Dr. Lyden: You know the biggest development in modern medicine arguably is the development of clot busting therapy for arteries that are blocked with clots whether it's heart attack or stoke. I view hypothermia as the second biggest breakthrough in our lifetime if this works. It could be the most important breakthrough we've seen other than thrombolytic therapy.

How long before something like this could be regular procedure?

Dr. Lyden: Well you know these things take years and the reason they take years is we're careful, we're cautious. We don't want to study something too quickly or prematurely so we have years of work ahead of us.

Will you do this on anyone who has a stroke here at Cedars?

Dr. Lyden: There are certain limits to what kinds of patients can come in to the study. We don't want patients that are too mild or too severe, who have medical diseases that could be made worse by cooling. But for the most part it's a wide open study, lots and lots of people are eligible.

You said there are a couple of ways of cooling but in this literature it said there is some superior cooling.

Dr. Lyden: If you put cooling jackets on people you may need to anesthetize them. It's unclear if that's going to work or not. I would like to actually test cooling jackets as well. But what we're testing as I said is the catheter that goes inside plus we also drip in a couple of liters of ice cold saline directly in to the bloodstream to cool the patient, to begin cooling the patient more quickly.

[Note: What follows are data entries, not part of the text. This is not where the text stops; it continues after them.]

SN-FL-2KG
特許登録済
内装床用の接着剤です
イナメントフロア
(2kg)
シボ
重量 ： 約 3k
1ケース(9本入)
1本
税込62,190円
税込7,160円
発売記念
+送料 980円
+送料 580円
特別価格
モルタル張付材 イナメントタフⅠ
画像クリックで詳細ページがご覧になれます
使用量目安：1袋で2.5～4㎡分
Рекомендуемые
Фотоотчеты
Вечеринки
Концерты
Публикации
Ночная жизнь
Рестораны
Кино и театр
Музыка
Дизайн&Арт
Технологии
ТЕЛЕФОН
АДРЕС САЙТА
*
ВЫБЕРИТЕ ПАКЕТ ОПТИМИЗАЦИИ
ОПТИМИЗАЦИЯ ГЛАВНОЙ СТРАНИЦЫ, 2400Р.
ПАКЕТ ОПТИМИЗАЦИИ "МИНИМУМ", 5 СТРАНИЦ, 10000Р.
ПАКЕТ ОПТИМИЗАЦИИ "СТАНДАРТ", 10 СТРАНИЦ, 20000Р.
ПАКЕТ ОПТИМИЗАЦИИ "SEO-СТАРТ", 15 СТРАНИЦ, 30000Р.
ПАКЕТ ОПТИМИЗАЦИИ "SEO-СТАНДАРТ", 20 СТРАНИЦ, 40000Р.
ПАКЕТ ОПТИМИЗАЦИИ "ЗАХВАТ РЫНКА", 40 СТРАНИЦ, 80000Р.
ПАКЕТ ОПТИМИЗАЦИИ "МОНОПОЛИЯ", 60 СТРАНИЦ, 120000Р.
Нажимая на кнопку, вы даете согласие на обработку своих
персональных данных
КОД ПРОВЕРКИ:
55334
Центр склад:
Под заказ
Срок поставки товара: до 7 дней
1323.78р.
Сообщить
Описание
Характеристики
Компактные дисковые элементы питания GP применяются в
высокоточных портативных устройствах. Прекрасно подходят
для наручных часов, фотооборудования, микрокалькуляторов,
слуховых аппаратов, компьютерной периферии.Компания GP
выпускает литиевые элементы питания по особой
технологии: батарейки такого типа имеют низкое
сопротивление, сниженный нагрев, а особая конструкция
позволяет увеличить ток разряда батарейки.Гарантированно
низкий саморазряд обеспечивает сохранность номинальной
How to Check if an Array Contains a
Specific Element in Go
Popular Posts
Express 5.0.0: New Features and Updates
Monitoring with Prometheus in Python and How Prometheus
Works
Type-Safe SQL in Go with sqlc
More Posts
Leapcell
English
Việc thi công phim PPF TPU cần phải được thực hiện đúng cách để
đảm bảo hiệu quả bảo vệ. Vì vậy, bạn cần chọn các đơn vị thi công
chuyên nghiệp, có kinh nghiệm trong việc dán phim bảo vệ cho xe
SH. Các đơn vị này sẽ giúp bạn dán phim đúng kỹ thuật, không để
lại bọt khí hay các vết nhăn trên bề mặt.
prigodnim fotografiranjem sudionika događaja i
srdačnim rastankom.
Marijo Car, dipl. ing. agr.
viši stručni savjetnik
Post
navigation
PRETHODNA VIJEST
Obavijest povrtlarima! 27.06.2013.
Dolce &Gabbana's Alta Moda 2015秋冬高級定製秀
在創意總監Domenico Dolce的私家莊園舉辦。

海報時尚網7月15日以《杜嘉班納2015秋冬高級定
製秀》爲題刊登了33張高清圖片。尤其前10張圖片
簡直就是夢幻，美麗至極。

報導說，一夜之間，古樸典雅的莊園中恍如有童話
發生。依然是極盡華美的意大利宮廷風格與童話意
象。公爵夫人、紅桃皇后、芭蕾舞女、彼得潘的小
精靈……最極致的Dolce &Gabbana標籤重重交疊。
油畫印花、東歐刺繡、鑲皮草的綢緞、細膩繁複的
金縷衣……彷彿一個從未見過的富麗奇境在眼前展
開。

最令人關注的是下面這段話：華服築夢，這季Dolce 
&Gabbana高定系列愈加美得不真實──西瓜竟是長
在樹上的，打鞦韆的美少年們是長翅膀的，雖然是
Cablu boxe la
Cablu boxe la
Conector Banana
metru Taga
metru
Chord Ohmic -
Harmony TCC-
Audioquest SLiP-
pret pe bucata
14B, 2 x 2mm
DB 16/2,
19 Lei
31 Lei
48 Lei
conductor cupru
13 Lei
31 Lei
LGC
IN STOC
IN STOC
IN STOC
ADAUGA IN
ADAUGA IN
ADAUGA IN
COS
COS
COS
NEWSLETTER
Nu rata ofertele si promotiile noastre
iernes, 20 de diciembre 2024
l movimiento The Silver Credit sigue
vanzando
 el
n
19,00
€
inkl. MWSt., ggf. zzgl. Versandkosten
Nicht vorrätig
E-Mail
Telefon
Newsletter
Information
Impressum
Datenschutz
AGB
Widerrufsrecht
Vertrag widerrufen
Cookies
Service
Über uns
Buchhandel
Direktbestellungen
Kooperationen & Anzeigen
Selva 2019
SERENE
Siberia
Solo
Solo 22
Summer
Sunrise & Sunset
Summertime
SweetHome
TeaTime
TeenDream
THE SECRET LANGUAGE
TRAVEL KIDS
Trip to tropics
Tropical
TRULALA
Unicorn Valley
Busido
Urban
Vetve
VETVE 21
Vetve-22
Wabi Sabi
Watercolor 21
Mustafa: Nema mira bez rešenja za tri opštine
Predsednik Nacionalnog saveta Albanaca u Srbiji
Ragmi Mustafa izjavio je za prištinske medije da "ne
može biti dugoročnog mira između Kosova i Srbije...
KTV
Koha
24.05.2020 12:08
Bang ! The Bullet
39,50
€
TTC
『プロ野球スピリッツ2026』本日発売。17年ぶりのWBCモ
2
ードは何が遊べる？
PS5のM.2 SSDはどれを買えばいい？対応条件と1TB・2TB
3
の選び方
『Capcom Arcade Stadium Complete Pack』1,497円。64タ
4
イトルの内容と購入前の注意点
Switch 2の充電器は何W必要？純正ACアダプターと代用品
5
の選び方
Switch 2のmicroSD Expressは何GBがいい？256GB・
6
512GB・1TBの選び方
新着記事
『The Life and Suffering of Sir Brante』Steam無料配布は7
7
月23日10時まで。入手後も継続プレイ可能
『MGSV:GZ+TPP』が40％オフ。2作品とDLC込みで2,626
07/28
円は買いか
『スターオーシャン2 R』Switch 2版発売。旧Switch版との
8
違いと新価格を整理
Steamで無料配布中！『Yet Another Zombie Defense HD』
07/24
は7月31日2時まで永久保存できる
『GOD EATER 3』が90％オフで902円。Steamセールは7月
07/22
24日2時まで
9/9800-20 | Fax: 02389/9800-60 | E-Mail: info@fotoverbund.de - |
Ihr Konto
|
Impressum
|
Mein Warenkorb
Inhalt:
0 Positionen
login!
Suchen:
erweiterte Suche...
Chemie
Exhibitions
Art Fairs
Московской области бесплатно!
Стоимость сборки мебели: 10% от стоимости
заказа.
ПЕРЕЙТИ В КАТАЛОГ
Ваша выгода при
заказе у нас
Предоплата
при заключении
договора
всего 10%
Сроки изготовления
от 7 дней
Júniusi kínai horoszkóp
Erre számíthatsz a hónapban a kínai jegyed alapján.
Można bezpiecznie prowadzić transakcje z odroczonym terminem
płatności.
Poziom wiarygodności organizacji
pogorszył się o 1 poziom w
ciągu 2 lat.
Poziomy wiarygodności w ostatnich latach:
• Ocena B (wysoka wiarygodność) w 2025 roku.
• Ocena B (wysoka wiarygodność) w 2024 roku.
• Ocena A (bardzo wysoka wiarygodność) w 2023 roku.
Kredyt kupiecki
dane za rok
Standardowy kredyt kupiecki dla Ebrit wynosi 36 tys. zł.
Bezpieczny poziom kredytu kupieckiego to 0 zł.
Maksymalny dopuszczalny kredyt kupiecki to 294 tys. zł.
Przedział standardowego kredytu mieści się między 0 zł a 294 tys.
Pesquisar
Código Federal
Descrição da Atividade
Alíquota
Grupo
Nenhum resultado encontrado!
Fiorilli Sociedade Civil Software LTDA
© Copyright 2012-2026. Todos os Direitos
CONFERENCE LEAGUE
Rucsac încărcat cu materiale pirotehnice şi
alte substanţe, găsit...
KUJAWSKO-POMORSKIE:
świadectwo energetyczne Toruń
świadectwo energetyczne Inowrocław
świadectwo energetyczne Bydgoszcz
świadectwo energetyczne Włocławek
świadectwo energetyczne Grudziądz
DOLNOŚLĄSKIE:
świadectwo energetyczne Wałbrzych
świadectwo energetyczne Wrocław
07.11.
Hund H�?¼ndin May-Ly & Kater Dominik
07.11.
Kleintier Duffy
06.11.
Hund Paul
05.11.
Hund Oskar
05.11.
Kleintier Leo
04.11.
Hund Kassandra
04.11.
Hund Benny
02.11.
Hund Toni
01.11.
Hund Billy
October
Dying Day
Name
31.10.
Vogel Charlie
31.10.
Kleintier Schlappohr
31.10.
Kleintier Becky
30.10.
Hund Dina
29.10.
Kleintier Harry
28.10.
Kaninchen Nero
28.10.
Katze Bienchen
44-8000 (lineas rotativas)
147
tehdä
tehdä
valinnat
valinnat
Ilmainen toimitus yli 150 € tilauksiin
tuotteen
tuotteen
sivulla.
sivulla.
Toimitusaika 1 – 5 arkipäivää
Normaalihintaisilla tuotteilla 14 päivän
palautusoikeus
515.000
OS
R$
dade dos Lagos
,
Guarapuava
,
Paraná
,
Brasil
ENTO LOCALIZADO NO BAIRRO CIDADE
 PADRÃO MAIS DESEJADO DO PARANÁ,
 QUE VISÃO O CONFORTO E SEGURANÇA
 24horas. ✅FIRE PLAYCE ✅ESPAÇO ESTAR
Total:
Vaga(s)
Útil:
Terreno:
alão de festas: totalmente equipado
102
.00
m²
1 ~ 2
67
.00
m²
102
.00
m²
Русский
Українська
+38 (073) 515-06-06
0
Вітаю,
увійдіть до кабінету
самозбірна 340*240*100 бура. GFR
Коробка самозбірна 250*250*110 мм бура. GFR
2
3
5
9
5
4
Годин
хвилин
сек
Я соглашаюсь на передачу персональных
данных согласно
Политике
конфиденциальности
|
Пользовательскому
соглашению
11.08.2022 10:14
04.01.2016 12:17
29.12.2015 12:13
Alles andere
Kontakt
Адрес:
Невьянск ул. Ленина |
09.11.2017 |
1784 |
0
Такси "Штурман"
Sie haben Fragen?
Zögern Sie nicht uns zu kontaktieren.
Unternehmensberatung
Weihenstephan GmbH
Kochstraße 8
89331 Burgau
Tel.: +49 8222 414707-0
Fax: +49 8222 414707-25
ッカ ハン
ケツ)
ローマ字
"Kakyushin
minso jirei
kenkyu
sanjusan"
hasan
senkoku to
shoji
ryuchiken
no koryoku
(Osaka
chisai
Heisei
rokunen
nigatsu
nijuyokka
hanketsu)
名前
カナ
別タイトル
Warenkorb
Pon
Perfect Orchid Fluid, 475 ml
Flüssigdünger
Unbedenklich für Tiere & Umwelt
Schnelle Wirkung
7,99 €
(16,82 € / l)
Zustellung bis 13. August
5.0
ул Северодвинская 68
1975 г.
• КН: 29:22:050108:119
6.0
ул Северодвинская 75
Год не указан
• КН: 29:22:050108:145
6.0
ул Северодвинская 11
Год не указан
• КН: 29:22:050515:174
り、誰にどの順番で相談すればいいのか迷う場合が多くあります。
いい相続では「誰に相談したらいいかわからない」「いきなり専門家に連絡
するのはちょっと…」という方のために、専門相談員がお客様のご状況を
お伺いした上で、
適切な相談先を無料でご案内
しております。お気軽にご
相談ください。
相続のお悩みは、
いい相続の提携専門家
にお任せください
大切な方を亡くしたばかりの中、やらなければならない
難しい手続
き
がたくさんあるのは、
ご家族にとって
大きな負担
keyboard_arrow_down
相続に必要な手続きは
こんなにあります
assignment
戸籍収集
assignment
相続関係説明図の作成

Sometimes I think most of the amazing breakthroughs are some of the simplest, is that how it works?

Dr. Lyden: What we're doing is very simple in concept and very complicated in the execution. So the catheter is invasive it needs to be inserted by an expert. We have medications to prevent shivering we control a lot of variables. The patients blood pressure, oxygen status, glucose so modern intensive management of a stroke patient actually is quite complicated. But the concept of simply cooling everything down and letting the patient get better is very simple and therefore very elegant.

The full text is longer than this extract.